Houve mudanças grandes na montagem das peças, nas adaptações dos originais, nos
vários aspectos que envolve o teatro, contudo penso que antigamente existia
mais representação e mais arte”.
Como
elemento mais antigo em actividade no grupo cénico da SIT, João Medina
preconiza o futuro do teatro em Tavarede: “a SIT em minha opinião tem futuro
assegurado. Talvez não tenha ainda atingido o valor que lhe foi imposto pelo
saudoso mestre José Ribeiro, porém o que fazemos hoje em Tavarede não nos
envergonha”.
João
Medina mostrou-se optimista: “é indispensável trazer a juventude ao teatro,
assim como indispensável é a existência de escolas de formação, contudo não há
melhor escola que o pisar das tábuas”.
2000.06.15 -
O PECADO DE JOÃO AGONIA (O DEVER)
Cumpridas
que estavam algumas representações desta peça, uma das quais em Carvalhais de
Lavos, no âmbito das Jornadas de Teatro Amador, “O Pecado de João Agonia”, obra
de Bernardo Santareno com adaptação de Ilda Manuela Simões, voltou ao palco da
Sociedade de Instrução Tavaredense, no passado dia 30 de Maio.
Peça
difícil pelo pesado enredo e envolvência da homossexualidade, “O Pecado de João
Agonia” constituiu mais um desafio ao “profissionalismo” destes artistas dum
palco com tradições.
Com
uma Rita Agonia, marcada pela praga duma velha (Conceição Mota), que no canto da lareira recalca ódios e adivinha
desgraças com grande dramatismo, e esmagada sob o mau agoiro dos olhos verdes
que a martirizam desde o parto do seu João (Valdemar Cruz) o desgraçado que
trouxe da tropa em Lisboa a vergonha da família Agonia desvendada por Manuel
Lamas (João Pedro Amorim).
Com
um Fernando Agonia como animador da família a apoiar o irmão, incentivar a irmã
Teresa Agonia (Teresa Lontro) para o idílio com o Toino Gesta (João Miguel)
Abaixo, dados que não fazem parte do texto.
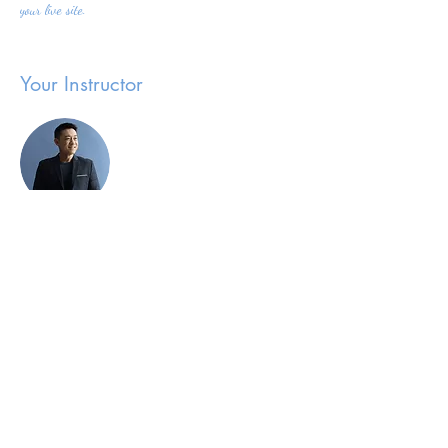
your live site. 
Your Instructor
Brian Chung
This is placeholder text. To change this content,
double-click on the element and click Change Content.
To manage all your collections, click on the Content
Manager button in the Add panel on the left.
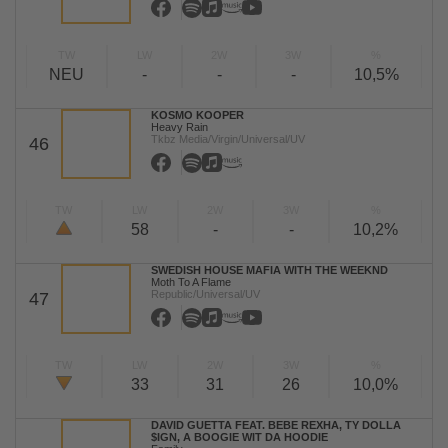
TW
LW
2W
3W
%
NEU
-
-
-
10,5%
KOSMO KOOPER
Heavy Rain
Tkbz Media/Virgin/Universal/UV
46
TW
LW
2W
3W
%
58
-
-
10,2%
SWEDISH HOUSE MAFIA WITH THE WEEKND
Moth To A Flame
Republic/Universal/UV
47
TW
LW
2W
3W
%
33
31
26
10,0%
DAVID GUETTA FEAT. BEBE REXHA, TY DOLLA
$IGN, A BOOGIE WIT DA HOODIE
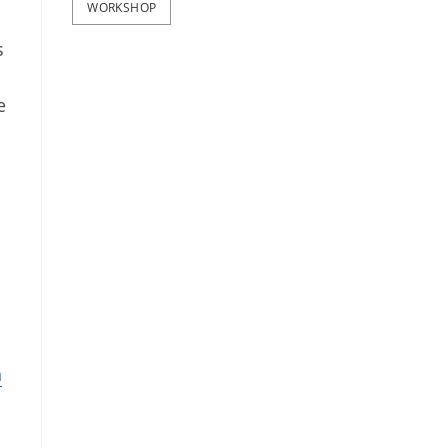
WORKSHOP
s
e
n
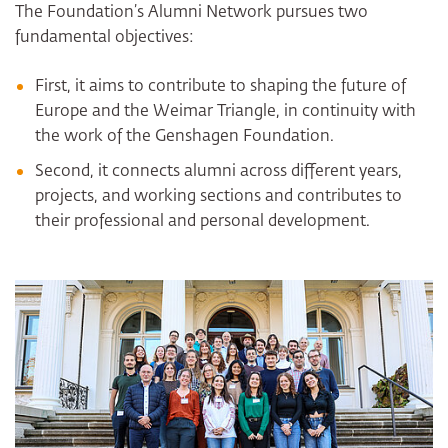
The Foundation’s Alumni Network pursues two
fundamental objectives:
First, it aims to contribute to shaping the future of
Europe and the Weimar Triangle, in continuity with
the work of the Genshagen Foundation.
Second, it connects alumni across different years,
projects, and working sections and contributes to
their professional and personal development.
Bildergalerie überspringen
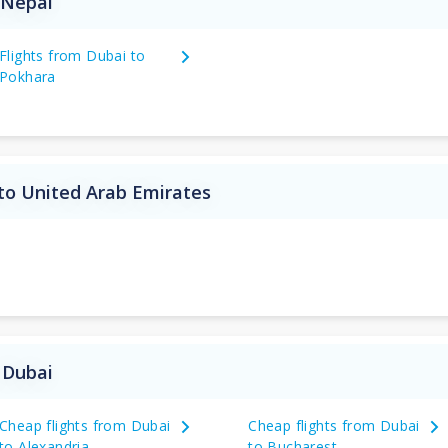
 Nepal
Flights from Dubai to
Pokhara
to United Arab Emirates
 Dubai
Cheap flights from Dubai
Cheap flights from Dubai
to Alexandria
to Bucharest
assediar a desenvolta e irreverente Maria Giesta (Paula Sofia) perante as
ameaçadoras intenções de Guilhermina Giesta (Manuela Mendes) desdobrando-se
naquela roda-viva só ao alcance dum predestinado (João José Silva) e atingido
pelo “bicho do teatro” que se não está em cena na cenografia ou na direcção de
cena, o enredo explode no terceiro acto onde a alma dos Agonia – pai Miguel (na
gravidade da voz de João Medina a dar pose à responsabilidade), José e Carlos
(a vir ao de cima a mestria de José Medina e a versatilidade de Rogério Neves)
e os irmãos – assume a trágica decisão de lavar com a morte a desonra da
família, que Rita Agonia assume (no talentoso desempenho de Ilda Manuela
Simões), com um dramatismo final de pôr a sala de pé.
Porque
esta peça só ao alcance de experimentados actores, não admira que ela tenha
merecido uma chuva de convites para fora do concelho, numa inequívoca prova de
que Tavarede continua a ser um referencial no teatro amador, onde “os artistas
pegam de estaca”.
Palmas
para todos, sem excepção, que sem os que actuam na sombra jamais seria possível
tais êxitos.
E
parabéns pela honra que dão à escola de José Ribeiro.